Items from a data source
※ ※ ※

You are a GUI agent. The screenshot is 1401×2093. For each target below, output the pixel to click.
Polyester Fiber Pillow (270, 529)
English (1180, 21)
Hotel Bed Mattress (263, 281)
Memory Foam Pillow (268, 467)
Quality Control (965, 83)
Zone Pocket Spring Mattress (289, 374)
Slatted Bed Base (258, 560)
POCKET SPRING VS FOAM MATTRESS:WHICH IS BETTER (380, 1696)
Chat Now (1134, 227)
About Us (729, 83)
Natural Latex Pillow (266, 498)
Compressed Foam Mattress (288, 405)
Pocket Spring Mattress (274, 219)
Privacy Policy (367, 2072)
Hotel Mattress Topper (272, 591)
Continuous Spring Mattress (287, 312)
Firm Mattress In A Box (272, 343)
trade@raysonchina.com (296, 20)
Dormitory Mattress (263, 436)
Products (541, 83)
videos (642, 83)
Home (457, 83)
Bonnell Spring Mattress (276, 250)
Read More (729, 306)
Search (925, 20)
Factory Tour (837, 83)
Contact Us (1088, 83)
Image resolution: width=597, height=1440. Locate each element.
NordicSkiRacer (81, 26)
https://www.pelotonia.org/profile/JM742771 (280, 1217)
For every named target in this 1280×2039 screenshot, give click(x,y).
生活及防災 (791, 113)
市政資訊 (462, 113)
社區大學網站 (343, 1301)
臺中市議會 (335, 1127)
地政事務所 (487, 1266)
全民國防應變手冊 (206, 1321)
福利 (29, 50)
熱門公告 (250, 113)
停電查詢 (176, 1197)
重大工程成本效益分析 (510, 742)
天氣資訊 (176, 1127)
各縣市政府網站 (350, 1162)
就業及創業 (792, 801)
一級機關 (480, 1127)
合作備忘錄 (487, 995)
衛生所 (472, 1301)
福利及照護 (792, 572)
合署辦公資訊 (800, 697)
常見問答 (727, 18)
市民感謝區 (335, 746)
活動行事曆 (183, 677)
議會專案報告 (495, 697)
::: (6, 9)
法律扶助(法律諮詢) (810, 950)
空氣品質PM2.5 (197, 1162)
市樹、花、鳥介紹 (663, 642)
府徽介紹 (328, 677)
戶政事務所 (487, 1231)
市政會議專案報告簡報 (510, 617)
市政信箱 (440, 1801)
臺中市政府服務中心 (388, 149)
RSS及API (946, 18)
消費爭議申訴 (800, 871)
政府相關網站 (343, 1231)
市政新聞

※ ※ ※

The task →
Print again the lines of the entries above that fall between the line holding "生活及防災 (791, 113)" and the line holding "空氣品質PM2.5 (197, 1162)", inclusive, exactly as they stand.

Answer to this problem →
生活及防災 (791, 113)
市政資訊 (462, 113)
社區大學網站 (343, 1301)
臺中市議會 (335, 1127)
地政事務所 (487, 1266)
全民國防應變手冊 (206, 1321)
福利 (29, 50)
熱門公告 (250, 113)
停電查詢 (176, 1197)
重大工程成本效益分析 (510, 742)
天氣資訊 (176, 1127)
各縣市政府網站 (350, 1162)
就業及創業 (792, 801)
一級機關 (480, 1127)
合作備忘錄 (487, 995)
衛生所 (472, 1301)
福利及照護 (792, 572)
合署辦公資訊 (800, 697)
常見問答 (727, 18)
市民感謝區 (335, 746)
活動行事曆 (183, 677)
議會專案報告 (495, 697)
::: (6, 9)
法律扶助(法律諮詢) (810, 950)
空氣品質PM2.5 (197, 1162)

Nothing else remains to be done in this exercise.